Search the records for the word "burden" and report each line that has it.

+++ Available records +++

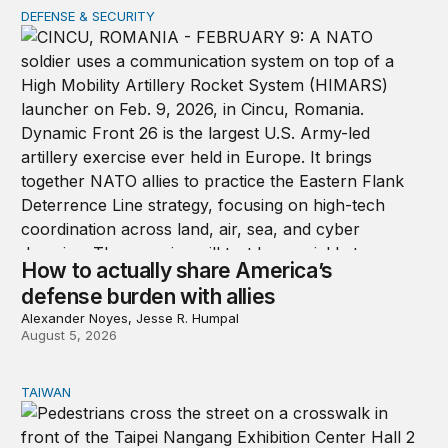
DEFENSE & SECURITY
How to actually share America’s defense burden with all
How to actually share America’s
defense burden with allies
Alexander Noyes, Jesse R. Humpal
August 5, 2026
TAIWAN
Domestic stresses reshaping politics in Taiwan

+++

### Final answer
How to actually share America’s defense burden with all
defense burden with allies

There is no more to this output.